In Episode Nr. 10 unserer Podcast-Reihe zur Inneren Medizin geht es um ein Thema, das alle betrifft: den Schlaf. Was darüber bekannt ist und was noch Teil der Forschung ist, erklärt Dr. rer. medic. Sarah Dietz-Terjung von der Universitätsmedizin Essen.
»Was ich auf jeden Fall sagen kann, ist: Schlaf ist wesentlich mehr als einfach nur ein Leerlauf im Körper. Es laufen unglaublich viele Prozesse ab und eigentlich tun nur die Augen so, als hätten sie Pause«, sagt sie im Gespräch und erklärt, welche Phasen im Schlaf unterschieden werden und wie diese sich im EEG, der Hirnstrommessung, widerspiegeln.

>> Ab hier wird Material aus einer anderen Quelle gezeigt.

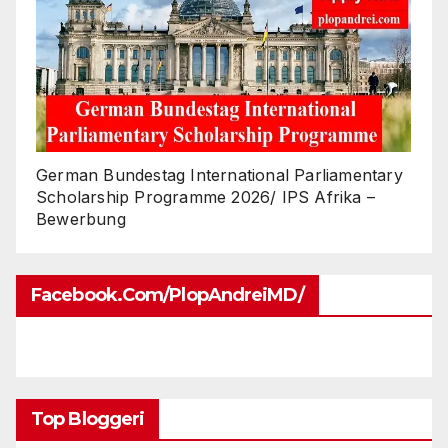
German Bundestag International Parliamentary
Scholarship Programme 2026/ IPS Afrika –
Bewerbung
Facebook.com/PlopAndreiMD/
Top Bloggeri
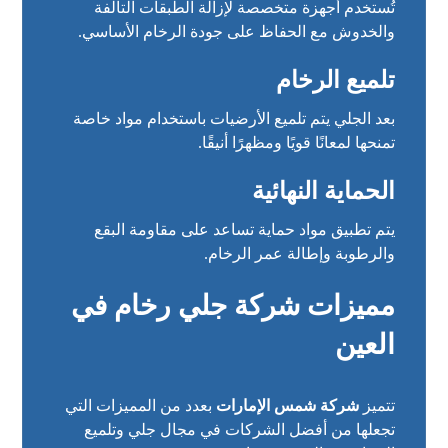
تُستخدم أجهزة متخصصة لإزالة الطبقات التالفة
والخدوش مع الحفاظ على جودة الرخام الأساسي.
تلميع الرخام
بعد الجلي يتم تلميع الأرضيات باستخدام مواد خاصة
تمنحها لمعانًا قويًا ومظهرًا أنيقًا.
الحماية النهائية
يتم تطبيق مواد حماية تساعد على مقاومة البقع
والرطوبة وإطالة عمر الرخام.
مميزات شركة جلي رخام في
العين
تتميز
شركة شمس الإمارات
بعدد من المميزات التي
تجعلها من أفضل الشركات في مجال جلي وتلميع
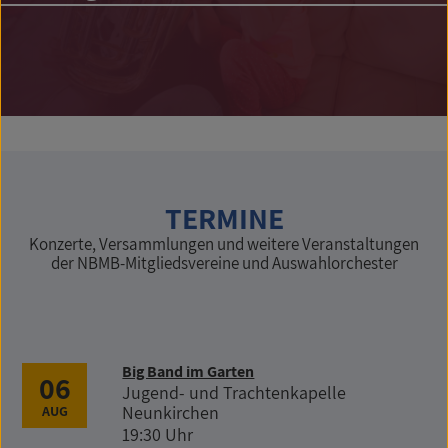
TERMINE
Konzerte, Versammlungen und weitere Veranstaltungen
der NBMB-Mitgliedsvereine und Auswahlorchester
Big Band im Garten
06
Jugend- und Trachtenkapelle
Neunkirchen
AUG
19:30 Uhr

Außerdem bespricht sie mit Moderator Prof. Markus M. Lerch, wie die zirkadiane Rhythmik uns beeinflusst. Und natürlich geht es auch um den Einfluss von Schlaf auf die Gesundheit. Schlaf ist zum Beispiel ein endokrinologischer Taktgeber und steuert verschiedene Hormone, die unsere Hungerverhalten und auch Stoffwechselprozesse beeinflussen. Umso wichtiger ist es daher, Schlafstörungen zu diagnostizieren.
»Es wird im Moment geschätzt, dass ungefähr 30 % aller Menschen in Deutschland eine unentdeckte Schlafapnoe haben. Das heißt, zu viel können wir gar nicht tun!«, betont die Expertin und gibt Tipps, wie Medizinerinnen und Mediziner diagnostisch und therapeutisch vorgehen können und wann an ein Schlaflabor überwiesen werden sollte.
Dr. rer. medic. Sarah Dietz-Terjung ist Expertin für Schlafmedizin. Sie ist Biologin und Medizinphysikerin und arbeitet aktuell am Zentrum für interdisziplinäre Telemedizin und TeleCare an der Universitätsmedizin Essen.